Thursday, June 29, 2006

Oh, if it’s going to be that kinda party….

Ok, so I need some help. Greeky has no problem farting around me, which is stinky but great. I am glad he is comfortable enough to float an air biscuit when needed. As most of you know, I am not a prissy gal. I totally think dookie & farts are funny. Now I have busted out burps around him & he doesn’t mind, in fact he rates them which is lovely for me because I really do enjoy burping, but I’ve never let a barking spider loose around him. The other night he thought it would be funny to give me the kiss of the starfish on my leg & treat me to a Dutch oven. Unfortunately at the time, my brown-eyed Oracle didn’t have to speak her funky tales, or else I would’ve treated him to one of my starfish specials. Now I still refrain from letting any drop, but I am thinking its open season in stanky land. What do you guys think? Is it now cool for me to let my booty roam free?

Tuesday, June 27, 2006

Ain't that a beyatch...

Well Greeky & I are still going strong & diggin' each other more & more & I leave in less than 2 1/2 months. Why does the universe hate me so? When I meet him, I'm gonna kick his a**.

Tuesday, June 20, 2006

The price of beauty & I think my pubes have been talking to my eyes...

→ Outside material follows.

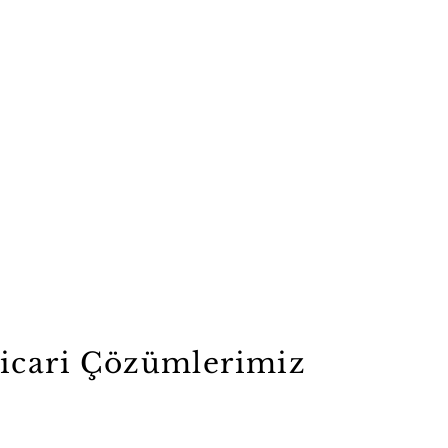
Ticari Çözümlerimiz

Last night I was painting my nails. A beautiful deep plum color. My toes & fingers because I wanted to feel purdy. Well I was almost done painting them when I dropped my nail polish. I dropped it all over my light beige carpet. Now it looks like I slaughtered someone in my living room & I am freaking out on how to get the stain out because I am moving in a couple of months. Any cleaning hints?

I went to the optometrist on Friday for my check-up, to get new glasses & some contacts. My eyes have gotten worse. I now have astigmatism or as drummergirl says "your eyes have stigmata?!?!?" Stupid old eyes....

Wednesday, June 14, 2006

Oh wait.... You're wearing a fanny-pack...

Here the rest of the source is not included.